For years and years and years we have had to endure insufferable bores and their obsession with property. I can only believe that there must have been some kind of virus in the air or perhaps some radioactive chemical had leaked into the water supply. No matter where you turned or who you talked to, the only topic of conversation was ‘the property market’. Forget about having an erudite discussion on the major issues of the day, the only thing that mattered was how much their property was worth, or how they no longer invested in their pension because the only way to make any decent returns these days was through your property – and pensions were soooo 19th Century. I have to say that I could never understand the logic of such statements. So, here you are having worked hard to secure a nice home with plenty of room and then retirement comes along. Because you have failed to invest in anything apart from your lovely home, you have no choice but to move out (‘downshift’ as it is known), most likely to a tiny bedsit as you need the remaining cash to fund your retirement. With all your worldly possessions stacked floor to ceiling around you, you finally realise that maybe it wasn’t such a smart move after all especially as you have barely enough room to swing a rat and that the £45.67 per week you have to live off won’t see you through to your inevitable demise. The only word that springs to mind is cretin.
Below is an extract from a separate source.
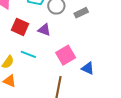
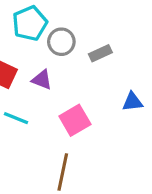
blue triangle: (88, 68) -> (132, 102), moved, turned -32

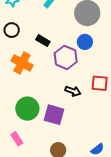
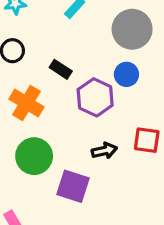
black arrow: (73, 91) -> (104, 151), turned -35
green circle: (27, 109) -> (34, 156), moved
Then there were the fatuous and seemingly unending television shows about property – at least half the viewing schedule was clogged up with show after show showing us either how to buy or how to ‘improve’ our homes. For a nation of net curtain-twitchers, it was a winning format. E-listed celebrities infested the small screen helping the latest clutch of idiots attempt to turn a profit on some rundown three-bed semi on the outskirts of Prestatyn. The self-appointed property experts would dish out important advice on how to convert a dump into a goldmine and how to live off the proceeds. Then there were the shows which involved following hapless former teachers and lap dancers as they attempted to renovate randomly selected houses, ignoring all the advice from architects, builders and of course the Planning Department, usually with disastrous results. And once they had completed the work (typically way over budget and to an inferior quality), a succession of shiny-suited estate agents would give their opinion (like it ever counted for much) as the amateur developers stood by and bit their nails. Having made a couple of thousand in profit, the now experienced property developers would move onto their next project confident in their abilities to retire rich and spend their dotage in the Caribbean rubbing shoulders with people like Tony Blair and Cliff Richard.
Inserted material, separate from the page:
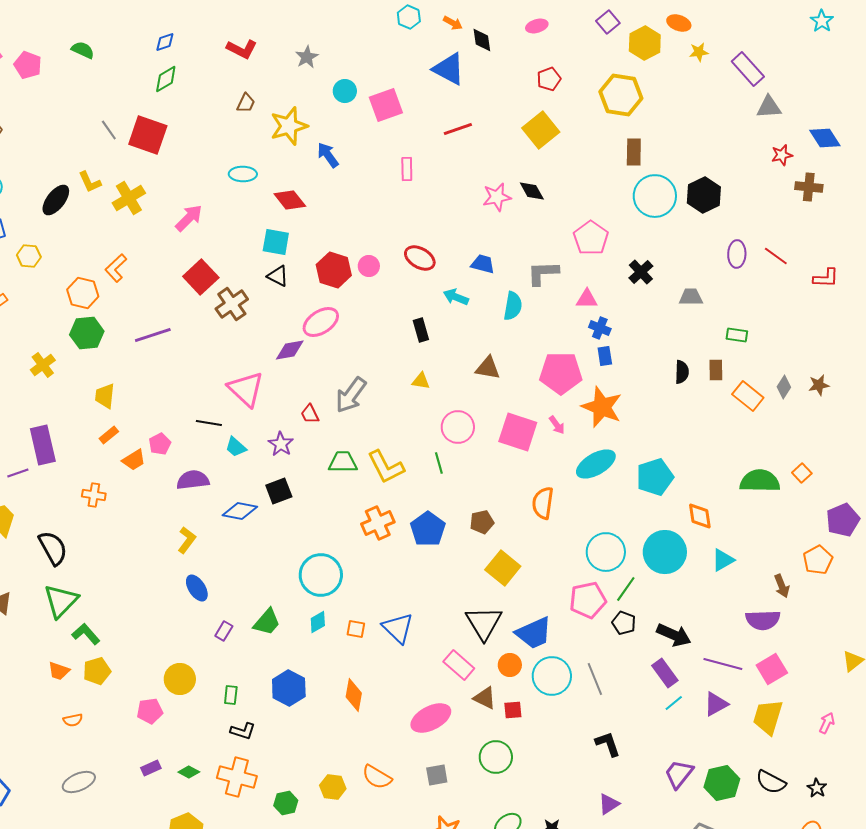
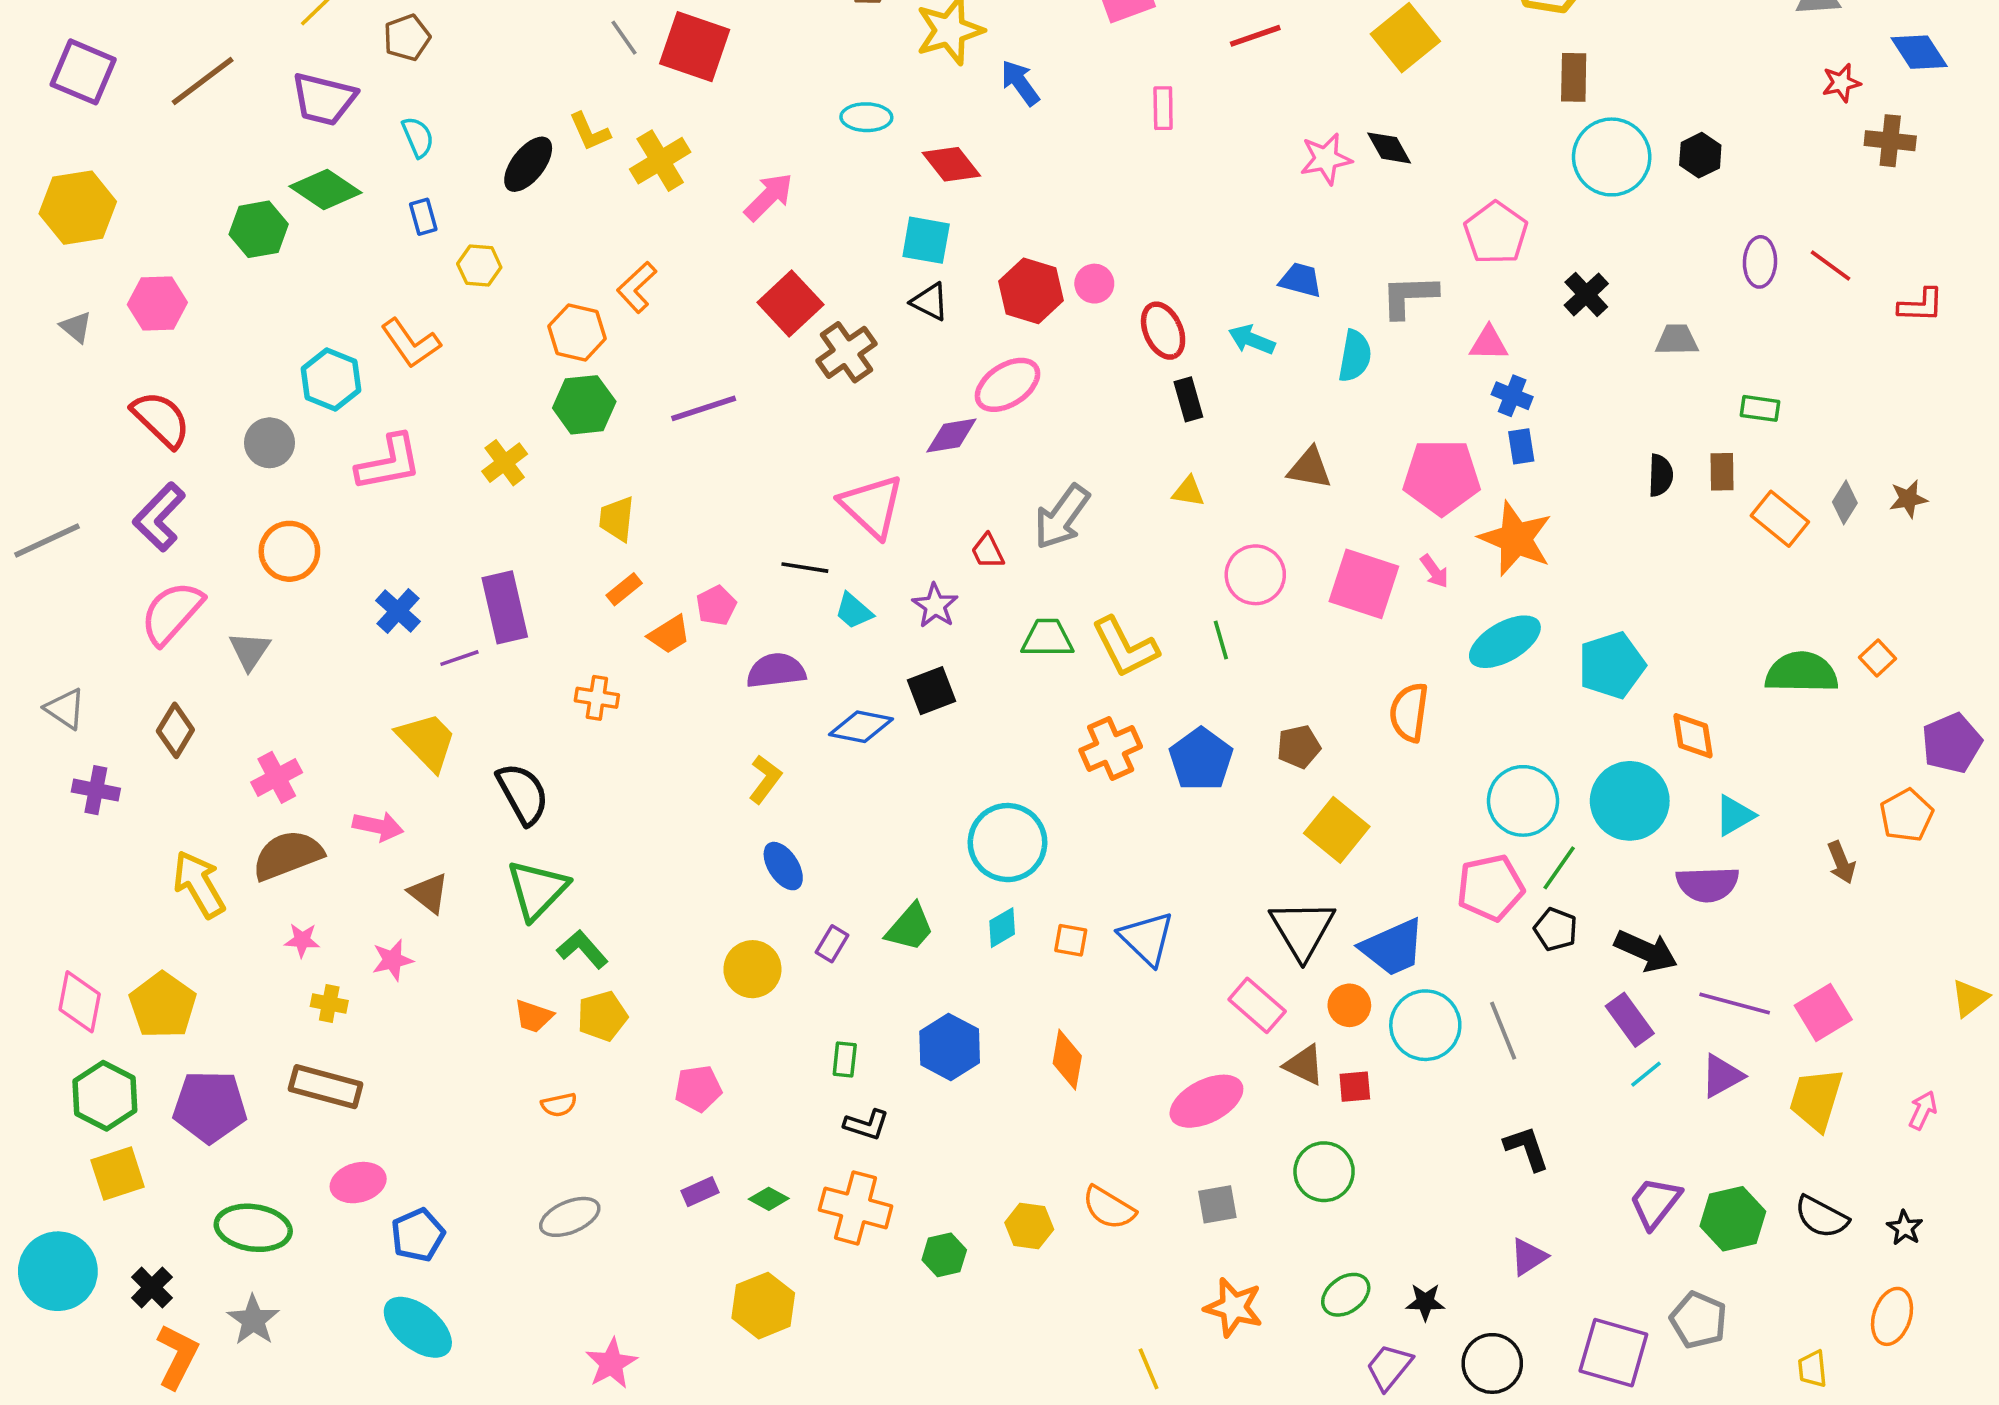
black hexagon: (704, 195) -> (1700, 155), size x0.7
red ellipse: (420, 258) -> (1163, 331), moved, turned 36
purple semicircle: (763, 620) -> (1708, 884), moved
yellow circle: (180, 679) -> (752, 969), moved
It’s really no surprise. The property obsession was fueled by the continuous rise in property prices that went on year after year and seemed to be the most surefire investment since Bernie Madoff’s great Ponzi scheme. The middle classes in particular loved the idea of getting rich off their houses, as it gave them something else to boast about apart from how talented their children were. Social climbing reached new heights with property becoming the new battlefield in one-upmanship between competing middle class bores desperate to show their net worth was larger than their friends and families. Soon, households found themselves mired in debt as their buy-to-let empires grew and grew. Realising that the rental income would barely cover their mortgage payments, they would tell those who could be bothered to listen that they were in it for capital growth and that the income didn’t matter; just as well.